(Collected data)
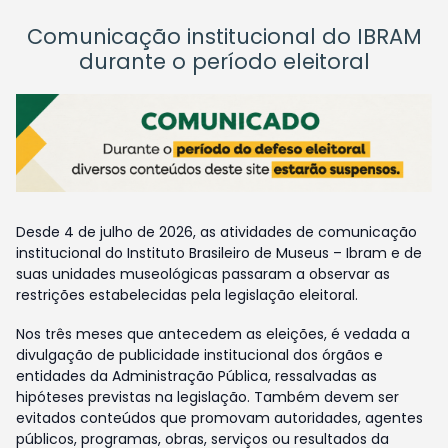
Comunicação institucional do IBRAM
durante o período eleitoral
Desde 4 de julho de 2026, as atividades de comunicação
institucional do Instituto Brasileiro de Museus – Ibram e de
suas unidades museológicas passaram a observar as
restrições estabelecidas pela legislação eleitoral.
Nos três meses que antecedem as eleições, é vedada a
divulgação de publicidade institucional dos órgãos e
entidades da Administração Pública, ressalvadas as
hipóteses previstas na legislação. Também devem ser
evitados conteúdos que promovam autoridades, agentes
públicos, programas, obras, serviços ou resultados da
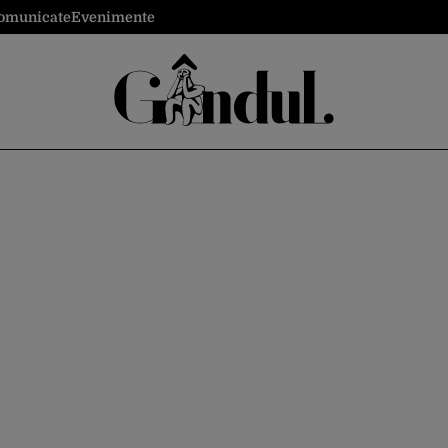
omunicate
Evenimente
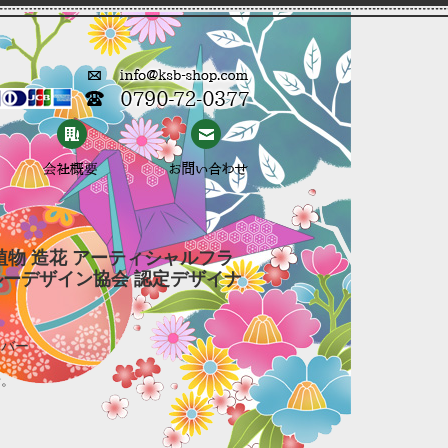
植物 造花 アーティシャルフラ
ルーデザイン協会 認定デザイナ
カバー
せ。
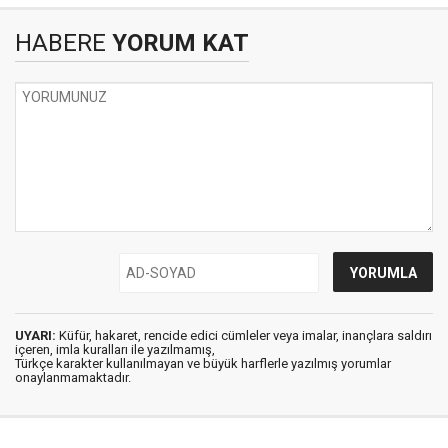
HABERE
YORUM KAT
UYARI:
Küfür, hakaret, rencide edici cümleler veya imalar, inançlara saldırı
içeren, imla kuralları ile yazılmamış,
Türkçe karakter kullanılmayan ve büyük harflerle yazılmış yorumlar
onaylanmamaktadır.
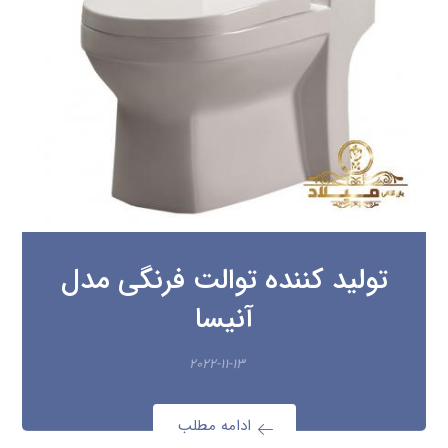
تولید کننده توالت فرنگی مدل
آنیسا
۲۰۲۲-۱۱-۱۳
ادامه مطلب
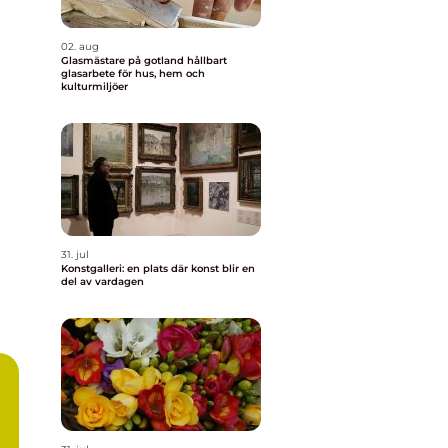
02. aug
Glasmästare på gotland hållbart
glasarbete för hus, hem och
kulturmiljöer
31. jul
Konstgalleri: en plats där konst blir en
del av vardagen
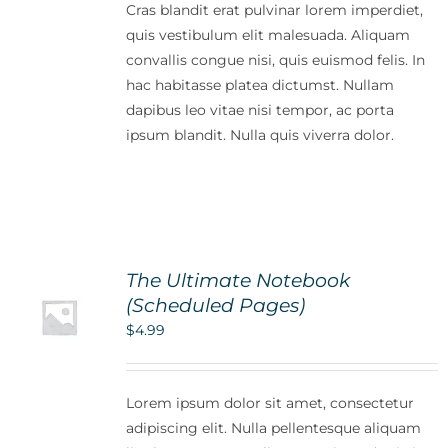
Cras blandit erat pulvinar lorem imperdiet,
quis vestibulum elit malesuada. Aliquam
convallis congue nisi, quis euismod felis. In
hac habitasse platea dictumst. Nullam
dapibus leo vitae nisi tempor, ac porta
ipsum blandit. Nulla quis viverra dolor.
The Ultimate Notebook
(Scheduled Pages)
$
4.99
Lorem ipsum dolor sit amet, consectetur
adipiscing elit. Nulla pellentesque aliquam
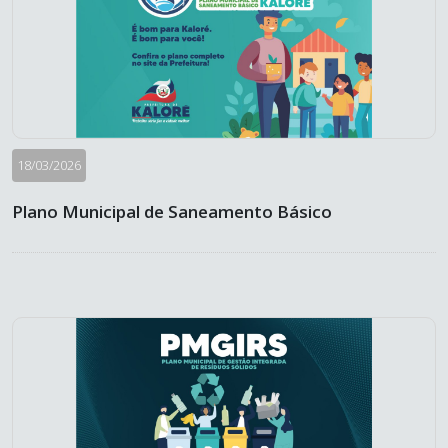
18/03/2026
Plano Municipal de Saneamento Básico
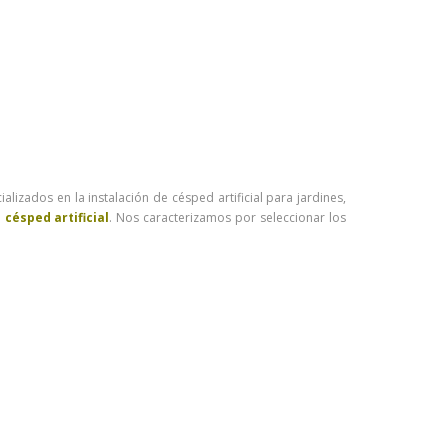
zados en la instalación de césped artificial para jardines,
e
césped artificial
. Nos caracterizamos por seleccionar los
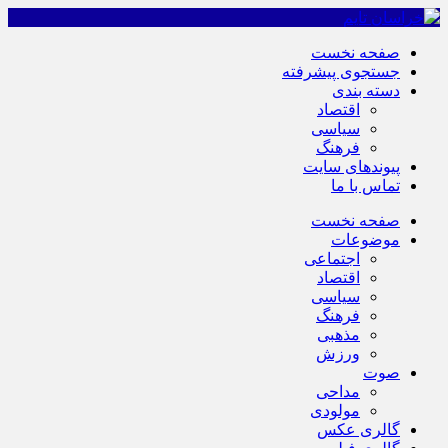
صفحه نخست
جستجوی پیشرفته
دسته بندی
اقتصاد
سیاسی
فرهنگ
پیوندهای سایت
تماس با ما
صفحه نخست
موضوعات
اجتماعی
اقتصاد
سیاسی
فرهنگ
مذهبی
ورزش
صوت
مداحی
مولودی
گالری عکس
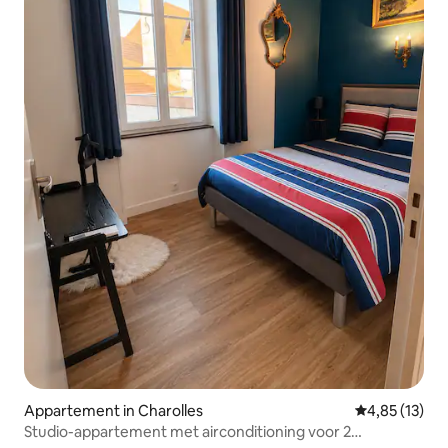
Appartement in Charolles
Gemiddelde be
4,85 (13)
Studio-appartement met airconditioning voor 2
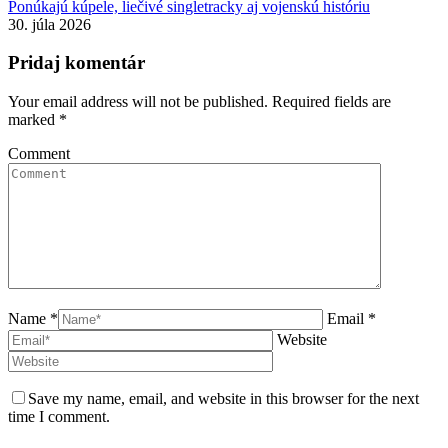
Ponúkajú kúpele, liečivé singletracky aj vojenskú históriu
30. júla 2026
Pridaj komentár
Your email address will not be published. Required fields are
marked
*
Comment
Name *
Email *
Website
Save my name, email, and website in this browser for the next
time I comment.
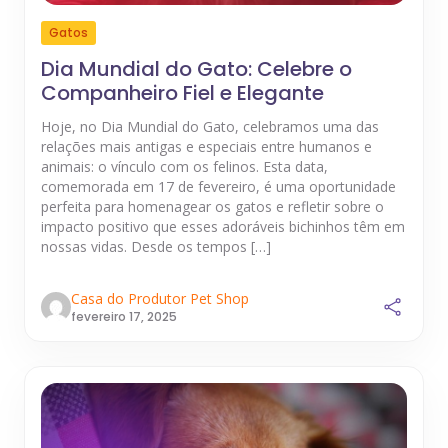
Gatos
Dia Mundial do Gato: Celebre o
Companheiro Fiel e Elegante
Hoje, no Dia Mundial do Gato, celebramos uma das
relações mais antigas e especiais entre humanos e
animais: o vínculo com os felinos. Esta data,
comemorada em 17 de fevereiro, é uma oportunidade
perfeita para homenagear os gatos e refletir sobre o
impacto positivo que esses adoráveis bichinhos têm em
nossas vidas. Desde os tempos […]
Casa do Produtor Pet Shop
fevereiro 17, 2025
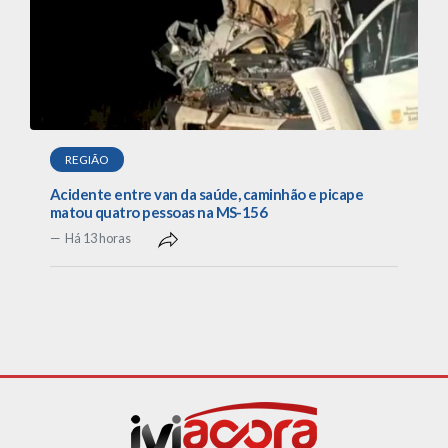
REGIÃO
Acidente entre van da saúde, caminhão e picape
matou quatro pessoas na MS-156
Há 13 horas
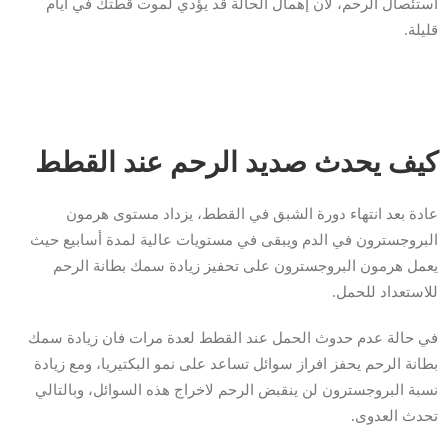
استئصال الرحم، لأن إهمال الحالة قد يؤدي لموت قطتك في أيام
قليلة.
كيف يحدث صديد الرحم عند القطط
عادة بعد انتهاء دورة الشبق في القطط، يزداد مستوى هرمون
البروجسترون في الدم ويبقى في مستويات عالية لمدة أسابيع حيث
يعمل هرمون البروجسترون على تحفيز زيادة سمك بطانة الرحم
للاستعداد للحمل.
في حالة عدم حدوث الحمل عند القطط لعدة مرات فان زيادة سمك
بطانة الرحم يحفز افراز سوائل تساعد على نمو البكتيريا، ومع زيادة
نسبة البروجسترون لن ينقبض الرحم لاخراج هذه السوائل، وبالتالي
تحدث العدوى.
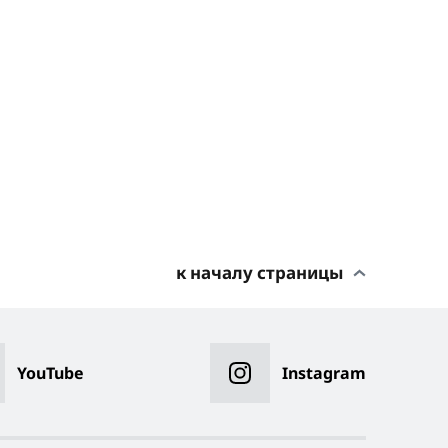
к началу страницы
YouTube
Instagram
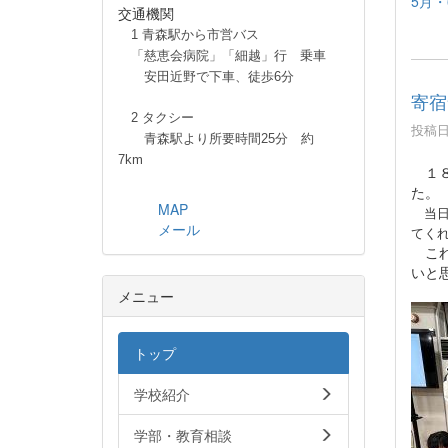
5月・
交通機関
1 青森駅から市営バス
「慈恵会病院」「細越」行 乗車
安田近野で下車、徒歩6分
寄宿
2 タクシー
投稿日時
青森駅より所要時間25分 約
7km
１８
た。
MAP
当日
メール
てく
これ
いと
メニュー
トップ
学校紹介
学部・教育相談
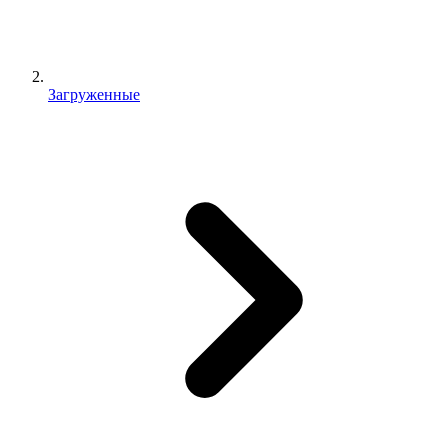
Загруженные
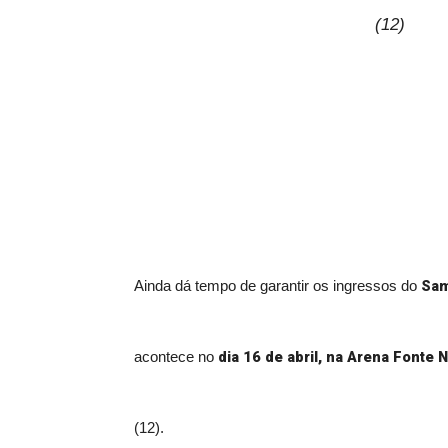
(12)
Sam
Ainda dá tempo de garantir os ingressos do
dia 16 de abril, na Arena Fonte 
acontece no
(12).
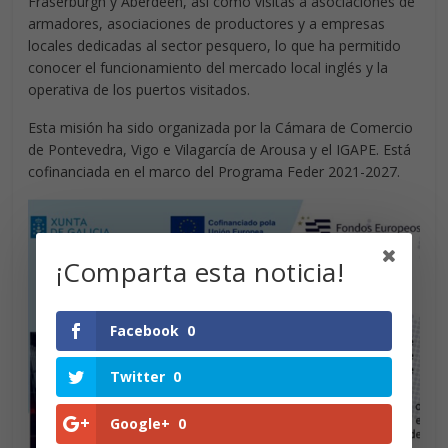
Fraserburgh y Aberdeen, así como visitas a asociaciones de
armadores, asociaciones de productores y a empresas
locales dedicadas al sector pesquero, lo que ha permitido
conocer el funcionamiento del mercado local inglés y la
operativa de los puertos visitados.
Esta misión ha sido organizada por la Cámara de Comercio
de Pontevedra, Vigo e Vilagarcía de Arousa y el IGAPE. Está
cofinanciada en el marco del Programa Feder 2021-2027.
¡Comparta esta noticia!
Facebook
0
Twitter
0
Google+
0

Directions: Type the entries above out again exactly, with no pictures.

Task response:
Comunicação institucional do IBRAM
durante o período eleitoral
Desde 4 de julho de 2026, as atividades de comunicação
institucional do Instituto Brasileiro de Museus – Ibram e de
suas unidades museológicas passaram a observar as
restrições estabelecidas pela legislação eleitoral.
Nos três meses que antecedem as eleições, é vedada a
divulgação de publicidade institucional dos órgãos e
entidades da Administração Pública, ressalvadas as
hipóteses previstas na legislação. Também devem ser
evitados conteúdos que promovam autoridades, agentes
públicos, programas, obras, serviços ou resultados da
omunicate
Evenimente
植物 造花 アーティシャルフラ
ルーデザイン協会 認定デザイナ
カバー
せ。
HABERE
YORUM KAT
UYARI:
Küfür, hakaret, rencide edici cümleler veya imalar, inançlara saldırı
içeren, imla kuralları ile yazılmamış,
Türkçe karakter kullanılmayan ve büyük harflerle yazılmış yorumlar
onaylanmamaktadır.
تولید کننده توالت فرنگی مدل
آنیسا
۲۰۲۲-۱۱-۱۳
ادامه مطلب
02. aug
Glasmästare på gotland hållbart
glasarbete för hus, hem och
kulturmiljöer
31. jul
Konstgalleri: en plats där konst blir en
del av vardagen
Cras blandit erat pulvinar lorem imperdiet,
quis vestibulum elit malesuada. Aliquam
convallis congue nisi, quis euismod felis. In
hac habitasse platea dictumst. Nullam
dapibus leo vitae nisi tempor, ac porta
ipsum blandit. Nulla quis viverra dolor.
The Ultimate Notebook
(Scheduled Pages)
$
4.99
Lorem ipsum dolor sit amet, consectetur
adipiscing elit. Nulla pellentesque aliquam
18/03/2026
Plano Municipal de Saneamento Básico
zados en la instalación de césped artificial para jardines,
e
césped artificial
. Nos caracterizamos por seleccionar los
صفحه نخست
جستجوی پیشرفته
دسته بندی
اقتصاد
سیاسی
فرهنگ
پیوندهای سایت
تماس با ما
صفحه نخست
موضوعات
اجتماعی
اقتصاد
سیاسی
فرهنگ
مذهبی
ورزش
صوت
مداحی
مولودی
گالری عکس
Appartement in Charolles
Gemiddelde be
4,85 (13)
Studio-appartement met airconditioning voor 2
Ponúkajú kúpele, liečivé singletracky aj vojenskú históriu
30. júla 2026
Pridaj komentár
Your email address will not be published. Required fields are
marked
*
Comment
Name *
Email *
Website
Save my name, email, and website in this browser for the next
time I comment.
Gatos
Dia Mundial do Gato: Celebre o
Companheiro Fiel e Elegante
Hoje, no Dia Mundial do Gato, celebramos uma das
relações mais antigas e especiais entre humanos e
animais: o vínculo com os felinos. Esta data,
comemorada em 17 de fevereiro, é uma oportunidade
perfeita para homenagear os gatos e refletir sobre o
impacto positivo que esses adoráveis bichinhos têm em
nossas vidas. Desde os tempos […]
Casa do Produtor Pet Shop
fevereiro 17, 2025
REGIÃO
Acidente entre van da saúde, caminhão e picape
matou quatro pessoas na MS-156
Há 13 horas
استئصال الرحم، لأن إهمال الحالة قد يؤدي لموت قطتك في أيام
قليلة.
كيف يحدث صديد الرحم عند القطط
عادة بعد انتهاء دورة الشبق في القطط، يزداد مستوى هرمون
البروجسترون في الدم ويبقى في مستويات عالية لمدة أسابيع حيث
يعمل هرمون البروجسترون على تحفيز زيادة سمك بطانة الرحم
للاستعداد للحمل.
في حالة عدم حدوث الحمل عند القطط لعدة مرات فان زيادة سمك
بطانة الرحم يحفز افراز سوائل تساعد على نمو البكتيريا، ومع زيادة
نسبة البروجسترون لن ينقبض الرحم لاخراج هذه السوائل، وبالتالي
تحدث العدوى.
к началу страницы
YouTube
Instagram
5月・
交通機関
1 青森駅から市営バス
「慈恵会病院」「細越」行 乗車
安田近野で下車、徒歩6分
寄宿
2 タクシー
投稿日時
青森駅より所要時間25分 約
7km
１８
た。
MAP
当日
メール
てく
これ
いと
メニュー
トップ
学校紹介
学部・教育相談
Загруженные
(12)
Sam
Ainda dá tempo de garantir os ingressos do
dia 16 de abril, na Arena Fonte 
acontece no
(12).
Fraserburgh y Aberdeen, así como visitas a asociaciones de
armadores, asociaciones de productores y a empresas
locales dedicadas al sector pesquero, lo que ha permitido
conocer el funcionamiento del mercado local inglés y la
operativa de los puertos visitados.
Esta misión ha sido organizada por la Cámara de Comercio
de Pontevedra, Vigo e Vilagarcía de Arousa y el IGAPE. Está
cofinanciada en el marco del Programa Feder 2021-2027.
¡Comparta esta noticia!
Facebook
0
Twitter
0
Google+
0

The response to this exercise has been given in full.